So all that DNA contains is the information that says, "Okay, grab this amino acid and the next grab this one, and then grab that one, and grab another one of these," it tells you how to link them together in this very long chain of amino acids. That's when things start to get interesting because unlike DNA, we go back to DNA, you know, it's just this long chain no matter what's going on with it. Do a first approximation, chain, quadruplet, yeah ... Fine. But a protein does not remain as a long extended chain once you put it in the solution. It turns out that if you take that protein chain and you throw it into some sort of solution, it will spontaneously fold up into an incredibly complicated three-dimensional structure. It will do so repeatedly. The three-dimensional structure is determined only by the sequence of amino acids that are strung together. There's no other machinery that's necessarily involved. It's just how those amino acids are strung together that's gonna determine that structure.
Our understanding of that process of how proteins fold repeatedly and what's involved in that actually has another Swarthmore connection going back. That's through Chris Anfinsen, class of '37, Nobel Laureate for his work. This is not his Nobel picture, this is his picture from the Halcyon. A quote from the Halcyon, "With nostrils that's [inaudible 00:17:10] denoting passion, Anfinsen strolls around campus under a mop of flaxen hair, looking soulfully at the coeds with big blue eyes." I don't know if we still write that kind of stuff in the Halcyon. I haven't looked. I don't know if we still use coeds, I tend to think not, but that's fine. On the other hand, this is what Anfinsen had to say at Swarthmore, which is a sentiment I think that many students have had at some point or another. A little bit of modesty there.
So Anfinsen's work allows us or helps us to understand what goes on when you start with this long extended sequence of amino acids strung together and you throw them into a solution and they begin to fold up to these shapes. This is an example of what one of those shapes looks like. This is a protein called myoglobin. It's actually myoglobin from sperm whale, but you have myoglobin in you, too in your muscle. It's involved in transporting oxygen. The chain, I'm just showing you the backbone here, the chain starts here sort of forms the spiral called the helix and it moves along those and then bond another helix. You can just keep following it through this structure. Amazingly complicated, and it folds up this way spontaneously every time.
Here's another view of it. This is showing you all the atoms. So we're talking about thousands of atoms. Now, you'll notice that it's very hard to get any sense of perspective from this two-dimensional picture because everything is just sort of a mess. It's a jumble. Thus, the 3D glasses, but we'll get there in a second. It's one of the great reasons [inaudible 00:18:49] proteins is because of the cool thing if you get to see it in three dimensions. But okay, so I'm telling you that this is the structure of myoglobin. How do we know that? How can we see how all of these atoms are positioned in space? It's still one of the grand problems in chemical sciences and biology. We can't predict what the proteins are gonna fold up to look like. The problem is still too hard. There's an active huge area of research for decades, and we're getting better at it.

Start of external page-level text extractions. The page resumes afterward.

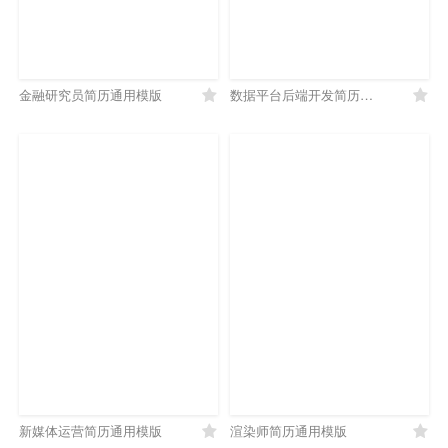
金融研究员简历通用模版
数据平台后端开发简历通用模版
新媒体运营简历通用模版
渲染师简历通用模版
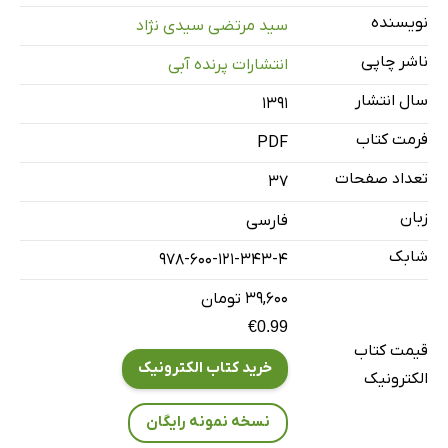
نویسنده
سید مرتضی سیدی نژاد
ناشر چاپی
انتشارات پرنده آبی
سال انتشار
۱۳۹۱
فرمت کتاب
PDF
تعداد صفحات
37
زبان
فارسی
شابک
978-600-121-343-4
۳۹,۶۰۰ تومان
€0.99
قیمت کتاب
خرید کتاب الکترونیک
الکترونیک
نسخه نمونه رایگان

There's actually a game you can download called Fold It. It's fun to play and it actually is helping science happen. There was a paper in Nature not long ago. One of the best folding labs in the country, David Baker's Lab, has put up this game and it lets humans try to fold these proteins and it uses that information. Anyway, check it out on the web if you like. It's fun. But you can't do that universally so instead, you have to do it experimentally. You can't predict the structure, you have to determine the structure. One of the ways to do it, the way that my lab does it, is to use a technique called X-ray crystallography. Now I love this figure, I think it's from, I don't know, the '50s or something like that. But it does a nice job of explaining the metaphor between light microscopy and crystallography.

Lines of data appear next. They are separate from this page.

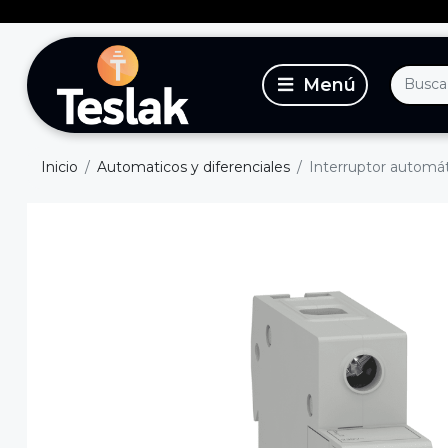
Inicio
Automaticos y diferenciales
Interruptor automát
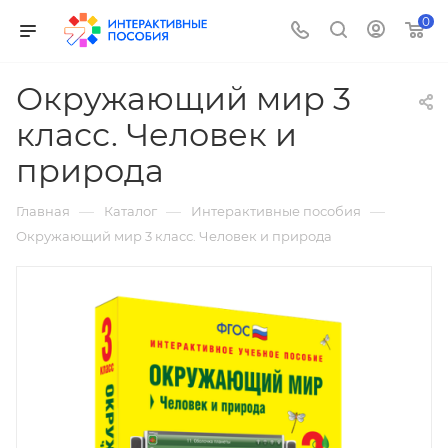
0
Окружающий мир 3
класс. Человек и
природа
—
—
—
Главная
Каталог
Интерактивные пособия
Окружающий мир 3 класс. Человек и природа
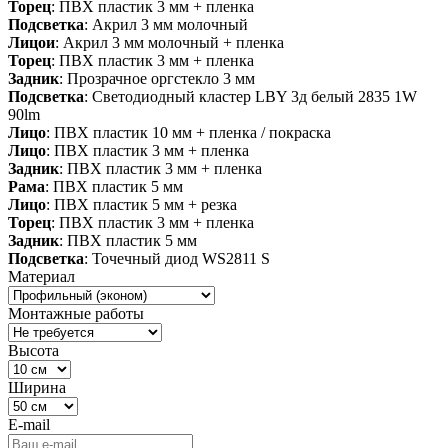
Торец
: ПВХ пластик 3 мм + пленка
Подсветка
: Акрил 3 мм молочный
Лицои
: Акрил 3 мм молочный + пленка
Торец
: ПВХ пластик 3 мм + пленка
Задник
: Прозрачное оргстекло 3 мм
Подсветка
: Светодиодный кластер LBY 3д белый 2835 1W
90lm
Лицо
: ПВХ пластик 10 мм + пленка / покраска
Лицо
: ПВХ пластик 3 мм + пленка
Задник
: ПВХ пластик 3 мм + пленка
Рама
: ПВХ пластик 5 мм
Лицо
: ПВХ пластик 5 мм + резка
Торец
: ПВХ пластик 3 мм + пленка
Задник
: ПВХ пластик 5 мм
Подсветка
: Точечный диод WS2811 S
Материал
Монтажные работы
Высота
Ширина
E-mail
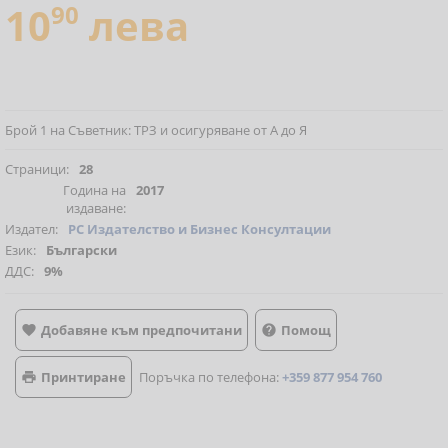
10
90
лева
Брой 1 на Съветник: ТРЗ и осигуряване от А до Я
Страници:
28
Година на
2017
издаване:
Издател:
РС Издателство и Бизнес Консултации
Език:
Български
ДДС:
9%
Добавяне към предпочитани
Помощ


Принтиране
Поръчка по телефона:
+359 877 954 760


I think we all have a sense of how light microscopy works. You've got an object, you shine light at it. The object scatters the light, then you have a lens that refocuses the image, and you can magnify the view of whatever it is you're looking at. It's either an amoeba or a pizza crust, I'm not sure which. Well, you can't use light microscopy to see atoms. The reason for that is that the wavelength of light is much bigger than the size of an atom. On the other hand, X-rays are about the same size as atoms. So you can think of crystallography as being sort of similar to doing X-ray microscopy. We have an object, our protein, in fact, the crystal of the protein. I'll show you what that looks like in a second. You shoot X-rays at it and the object scatters the X-rays.
Now the big problem is there's no such thing as an X-ray lens. People are sort of working on it, but you can't really refocus it to get an image yet. But what you can do is measure the way those X-rays are scattered and then using a computer, that notices about the same size of the crystallographer in this figure, and I guess this probably was the '50s [inaudible 00:21:17] and what-not, you can use a computer and [inaudible 00:21:21] punch cards to calculate what the image would look like if there was a lens. That's what we do in X-ray crystallography. That's what allows us to see the actual structure. Now it turns out that it is the electrons that scatter the X-rays so what you see is where the electrons are inside of your structure. I'll show you how we visualize that in just one second.

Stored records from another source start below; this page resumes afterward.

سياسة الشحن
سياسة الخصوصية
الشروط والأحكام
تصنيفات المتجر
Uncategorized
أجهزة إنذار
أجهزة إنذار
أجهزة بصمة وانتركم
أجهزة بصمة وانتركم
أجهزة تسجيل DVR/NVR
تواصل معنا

I told you we use crystals for this. There's a couple of reasons for that. Some of them are technical, but one is very simple. It's awfully hard to pick up a single protein. If instead, you can grow them into crystals, it becomes much simpler to manipulate in your experiment. These are some beautiful crystals of an AI-2 receptor that was grown by Anna [inaudible 00:22:09] who graduated a couple of years ago. Just to give you an idea of scale, we're actually looking at this through a microscope. These are pretty good sized crystals that's about, along the long axis, about that half a millimeter. So a very small, little, tiny crystals, but still much easier to work with than the proteins themselves.
Once you get these crystals, what you can do is you take them to an X-ray source. We went a couple of years back. This is a picture taken at the synchrotron at Brookhaven National Lab. It's one of those particle accelerators, those rings, and a byproduct of whatever the physicists are doing there, is that a lot of really bright X-rays are given off. So we can use those X-rays to get really good dating and a very good picture of our structure. So you go, you do your data collection. Then you come back, you do your calculations. What you wind up with is an electron density map. So now you can put on your 3D glasses. So this is what I'm about to show you is an electron density map for a protein called LsrF. This is a structure that was solved by Zamia Diaz in the lab. What you're seeing, that magenta-colored stuff, 3D, is where the electrons are. It's a little higher I'm gonna cut down on the slide just a little bit.
So you can start to see where the protein is and how that chain is going to move through space. You guys [inaudible 00:23:44] with 3D. So I think you can start to get a sense of why you need to visualize this in three-dimension. It's very hard to work with this in just 2D all the time. Let's take a slightly different view here. I think from this perspective you can see how the chain is, the backbone is running back and forth through the electron density, that string of amino acids that I was telling you about. The job of the crystallographer is to come along and interpret this. Since we know the sequence of the protein, we know the identity of all the atoms and how they're connected to one another. So the trick then is to come along and try to build that protein into the electron density.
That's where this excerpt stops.